» Directions
Somewhere below is a line with "же попадает в" and, later, a line with "В целом амфетамин является наркотическим"; repeat those two lines and all the lines between them, exactly as they are.

» Supplied data
:::::

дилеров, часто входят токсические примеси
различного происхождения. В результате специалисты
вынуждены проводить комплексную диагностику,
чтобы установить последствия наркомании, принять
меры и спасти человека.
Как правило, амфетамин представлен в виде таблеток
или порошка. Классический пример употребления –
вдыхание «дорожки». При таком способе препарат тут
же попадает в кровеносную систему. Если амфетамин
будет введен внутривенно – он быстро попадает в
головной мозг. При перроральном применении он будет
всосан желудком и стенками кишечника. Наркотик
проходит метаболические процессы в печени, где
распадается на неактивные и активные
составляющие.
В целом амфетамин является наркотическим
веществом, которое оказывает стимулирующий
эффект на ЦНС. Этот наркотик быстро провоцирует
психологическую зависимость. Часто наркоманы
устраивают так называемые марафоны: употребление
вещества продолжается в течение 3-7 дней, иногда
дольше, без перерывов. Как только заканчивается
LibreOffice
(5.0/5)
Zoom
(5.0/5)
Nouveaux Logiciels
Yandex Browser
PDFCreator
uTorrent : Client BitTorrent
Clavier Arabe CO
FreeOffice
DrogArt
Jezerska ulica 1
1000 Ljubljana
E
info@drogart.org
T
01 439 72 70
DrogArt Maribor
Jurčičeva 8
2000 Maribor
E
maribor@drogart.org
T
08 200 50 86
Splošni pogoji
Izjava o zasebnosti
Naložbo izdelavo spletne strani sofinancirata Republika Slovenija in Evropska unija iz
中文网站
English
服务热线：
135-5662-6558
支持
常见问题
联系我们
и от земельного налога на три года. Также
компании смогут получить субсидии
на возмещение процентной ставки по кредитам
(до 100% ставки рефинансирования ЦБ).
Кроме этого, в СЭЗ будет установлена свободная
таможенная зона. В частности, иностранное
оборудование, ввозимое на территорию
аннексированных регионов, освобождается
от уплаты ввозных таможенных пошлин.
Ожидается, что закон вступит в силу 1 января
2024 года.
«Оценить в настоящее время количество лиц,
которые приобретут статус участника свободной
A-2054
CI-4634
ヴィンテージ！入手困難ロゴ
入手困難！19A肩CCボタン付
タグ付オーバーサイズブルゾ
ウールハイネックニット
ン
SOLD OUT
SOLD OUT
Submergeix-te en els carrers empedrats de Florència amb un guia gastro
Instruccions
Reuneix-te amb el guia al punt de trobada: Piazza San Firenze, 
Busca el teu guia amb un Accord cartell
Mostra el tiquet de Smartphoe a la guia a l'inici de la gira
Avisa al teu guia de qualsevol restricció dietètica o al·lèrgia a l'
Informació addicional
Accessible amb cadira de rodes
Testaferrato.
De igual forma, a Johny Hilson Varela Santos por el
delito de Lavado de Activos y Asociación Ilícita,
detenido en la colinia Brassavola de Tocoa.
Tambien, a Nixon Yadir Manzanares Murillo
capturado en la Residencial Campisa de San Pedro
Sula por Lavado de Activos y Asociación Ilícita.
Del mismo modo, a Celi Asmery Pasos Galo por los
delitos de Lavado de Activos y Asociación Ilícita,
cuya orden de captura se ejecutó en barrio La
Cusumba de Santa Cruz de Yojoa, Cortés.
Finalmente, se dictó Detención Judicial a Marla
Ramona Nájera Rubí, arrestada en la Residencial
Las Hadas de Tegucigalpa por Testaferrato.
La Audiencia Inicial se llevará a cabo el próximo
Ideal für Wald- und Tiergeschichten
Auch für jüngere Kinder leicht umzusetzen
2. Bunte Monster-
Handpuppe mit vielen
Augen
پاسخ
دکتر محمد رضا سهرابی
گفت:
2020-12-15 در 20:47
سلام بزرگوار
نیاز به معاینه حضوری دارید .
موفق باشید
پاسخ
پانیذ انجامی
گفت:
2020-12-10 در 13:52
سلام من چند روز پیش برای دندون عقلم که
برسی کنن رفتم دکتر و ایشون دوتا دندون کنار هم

:::::

» Response area
же попадает в кровеносную систему. Если амфетамин
будет введен внутривенно – он быстро попадает в
головной мозг. При перроральном применении он будет
всосан желудком и стенками кишечника. Наркотик
проходит метаболические процессы в печени, где
распадается на неактивные и активные
составляющие.
В целом амфетамин является наркотическим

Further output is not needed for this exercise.